I'm just making a mess out of this. I have a function that is supposed to take a one-dimensional array, do some calculations with its values, and then return a similar array with the results of the calculation. I don't necessarily care whether it returns the same array (with new values) or if it creates a new array at a different memory location and returns that. Here is what I've got at the moment. There are errors all over this, but I don't know what I am doing wrong.
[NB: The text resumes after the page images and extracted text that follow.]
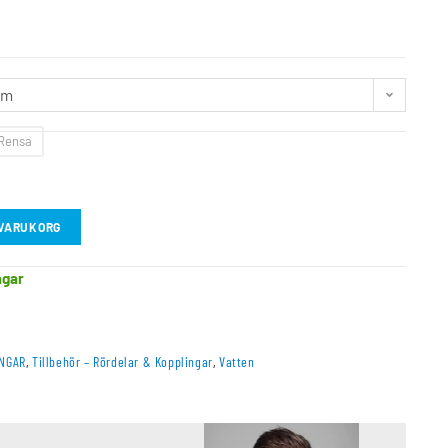
0m
Rensa
I VARUKORG
agar
INGAR
,
Tillbehör – Rördelar & Kopplingar
,
Vatten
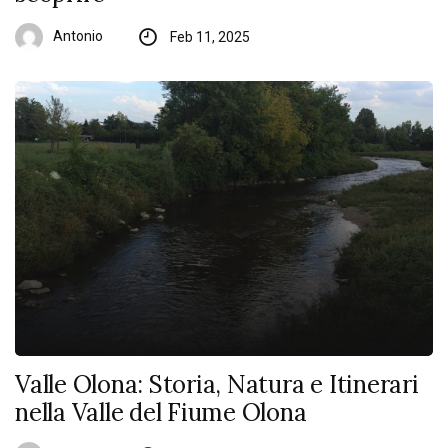
Antonio
Feb 11, 2025
Valle Olona: Storia, Natura e Itinerari
nella Valle del Fiume Olona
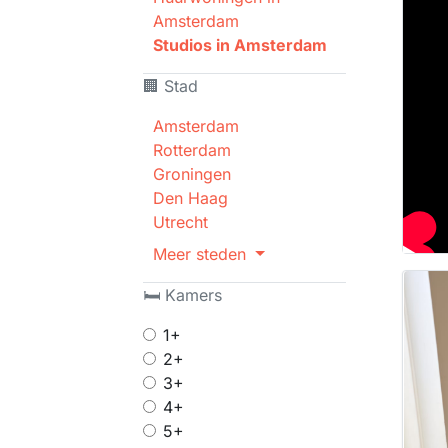
Amsterdam
Studios in Amsterdam
🏢 Stad
Amsterdam
Rotterdam
Groningen
Den Haag
Utrecht
Meer steden
🛏 Kamers
1+
2+
3+
4+
5+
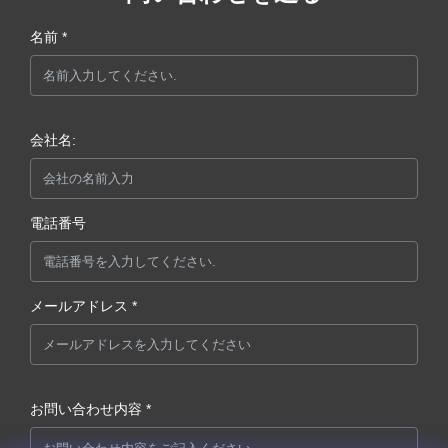
名前 *
会社名:
電話番号
メールアドレス *
お問い合わせ内容 *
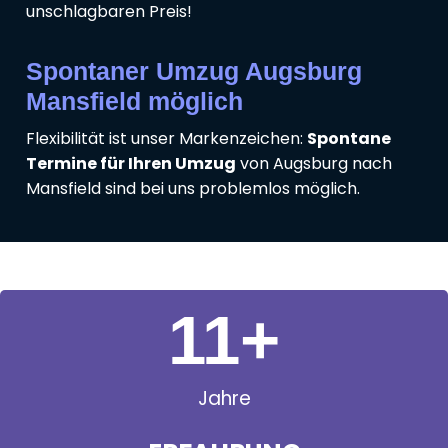
unschlagbaren Preis!
Spontaner Umzug Augsburg
Mansfield möglich
Flexibilität ist unser Markenzeichen:
Spontane
Termine für Ihren Umzug
von Augsburg nach
Mansfield sind bei uns problemlos möglich.
11
+
Jahre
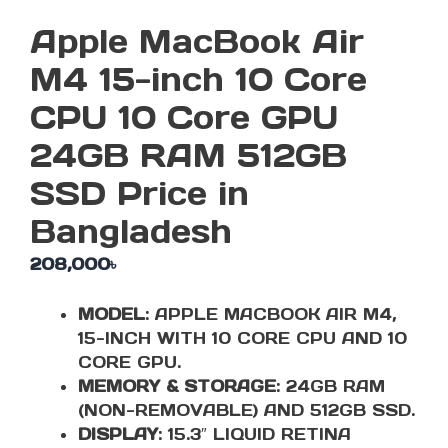
Apple MacBook Air
M4 15-inch 10 Core
CPU 10 Core GPU
24GB RAM 512GB
SSD Price in
Bangladesh
208,000
৳
MODEL
: APPLE MACBOOK AIR M4,
15-INCH WITH 10 CORE CPU AND 10
CORE GPU.
MEMORY & STORAGE
: 24GB RAM
(NON-REMOVABLE) AND 512GB SSD.
DISPLAY
: 15.3″ LIQUID RETINA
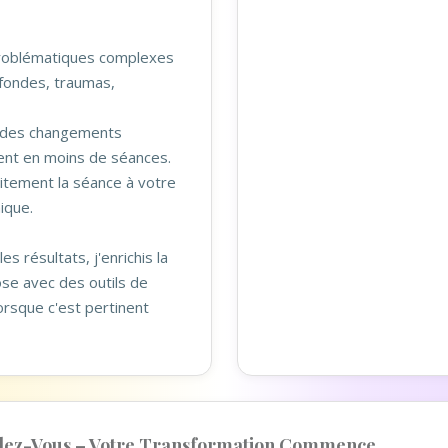
problématiques complexes
fondes, traumas,
r des changements
ent en moins de séances.
aitement la séance à votre
ique.
es résultats, j'enrichis la
se avec des outils de
orsque c'est pertinent
dez-Vous – Votre Transformation Commence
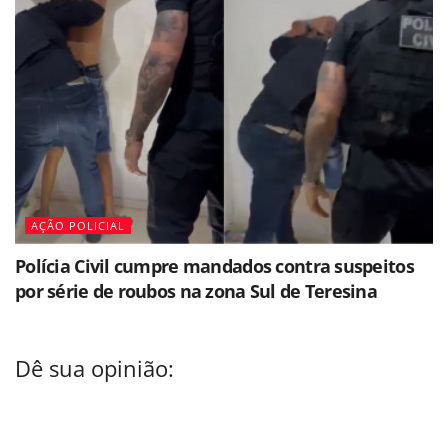
AÇÃO POLICIAL
Polícia Civil cumpre mandados contra suspeitos
por série de roubos na zona Sul de Teresina
Dê sua opinião:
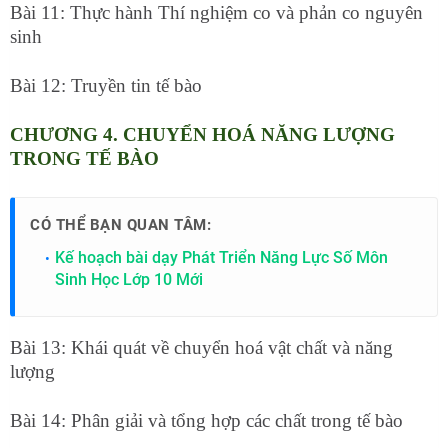
Bài 11: Thực hành Thí nghiệm co và phản co nguyên
sinh
Bài 12: Truyền tin tế bào
CHƯƠNG 4. CHUYỂN HOÁ NĂNG LƯỢNG
TRONG TẾ BÀO
CÓ THỂ BẠN QUAN TÂM:
Kế hoạch bài dạy Phát Triển Năng Lực Số Môn
Sinh Học Lớp 10 Mới
Bài 13: Khái quát về chuyển hoá vật chất và năng
lượng
Bài 14: Phân giải và tổng hợp các chất trong tế bào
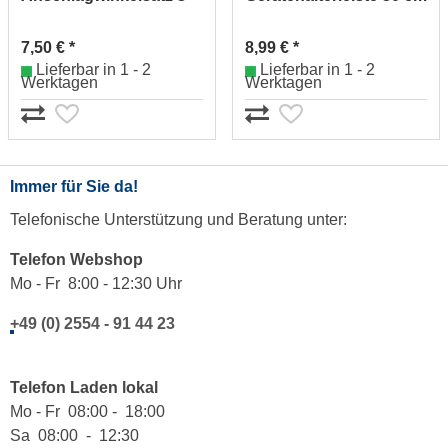
tlg.150/250/500 mm
261924
262794
7,50 € *
8,99 € *
Lieferbar in 1 - 2
Lieferbar in 1 - 2
Werktagen
Werktagen
Immer für Sie da!
Telefonische Unterstützung und Beratung unter:
Telefon Webshop
Mo - Fr 8:00 - 12:30 Uhr
+49 (0) 2554 - 91 44 23
Telefon Laden lokal
Mo - Fr 08:00 - 18:00
Sa 08:00 - 12:30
Can anyone help?

double s  = 10;
double b  = 2.6666;
double r  = 28;

double (*newVertex(double vtx[3] )) [] {

    static double newVtx[3];
    /*  Coordinates  */
    double x = vtx[0];
    double y = vtx[1];
    double z = vtx[2];

    double dt = 0.001;

    double dx = s*(y-x);
    double dy = x*(r-z)-y;
    double dz = x*y - b*z;
    newVtx[0] = x + dt*dx;
    newVtx[1] = y + dt*dy;
    newVtx[2] = z + dt*dz;

    return &newVtx;
}

int main(int argc, char *argv[]) {
    int i;

    /* Arrays to hold the coordinates */
    double thisPt[3] = {1, 1, 1};
    double nextPt[3];

    for (i=0;i<1000;i++) {
        printf("%5d %8.3f %8.3f %8.3f\n", i, thisPt[0], thisPt[1], thisPt[2]);
        nextPt = newVertex(&thisPt);
        thisPt = nextPt;
    }
    return 0;
} 

First of all, your function declaration looks unnecessarily complex to me.
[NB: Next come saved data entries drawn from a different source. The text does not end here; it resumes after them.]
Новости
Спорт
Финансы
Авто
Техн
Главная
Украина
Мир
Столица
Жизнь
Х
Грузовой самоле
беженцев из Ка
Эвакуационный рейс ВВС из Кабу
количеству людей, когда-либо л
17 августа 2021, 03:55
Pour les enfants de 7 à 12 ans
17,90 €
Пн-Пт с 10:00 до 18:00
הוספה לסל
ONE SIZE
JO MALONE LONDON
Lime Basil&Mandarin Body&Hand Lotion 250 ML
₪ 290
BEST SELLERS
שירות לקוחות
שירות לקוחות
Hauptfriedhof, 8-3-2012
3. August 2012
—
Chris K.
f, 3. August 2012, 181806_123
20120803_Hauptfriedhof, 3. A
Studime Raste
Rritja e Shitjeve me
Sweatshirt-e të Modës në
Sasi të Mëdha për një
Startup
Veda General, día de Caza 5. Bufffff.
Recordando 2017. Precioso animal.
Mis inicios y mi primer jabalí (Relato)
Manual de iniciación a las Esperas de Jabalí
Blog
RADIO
If you're not planning to create a new array, then it should be something like:

void function_name(double *parameter) {
    // code to change the parameter in place here    
}

or, if you want to be explicit about the length of the array (see comments for additional info):

#define ARRAY_SIZE 3
void function_name(double parameter[ARRAY_SIZE]) {
    // code to change the parameter in place here    
}

If you're planning to create a new array, then you could do something like:

double * function_name(double *parameter) {
    double *result = (double *)malloc(sizeof(double * number_of_elements));
    // read parameter, write into result
    return result;
}

The above snippet assumes the number_of_elements is fixed and known. If it is not, then you need to handle them as additional arguments.

Next, this is bad for several reasons:

double (*newVertex(double vtx[3] )) [] {    
    static double newVtx[3];
    // update newVtx    
    return &newVtx;
}

The return statement returns the address of a local variable. In this particular case, the variable is static, so the variable won't be overwritten once the function exits. But does it really need to be static in the first place? And is it sufficient for it to be static? Think about code like this:

double *v1 = newVertex(old_vertex);
double *v2 = newVertex(old_vertex);

You may be tempted to think you can handle the two vertices individually, but they're pointing to the exact same spot in memory: the location of the static variable. It's much more common practice to allocate space for the array dynamically (malloc, calloc) and return a pointer to the allocated memory.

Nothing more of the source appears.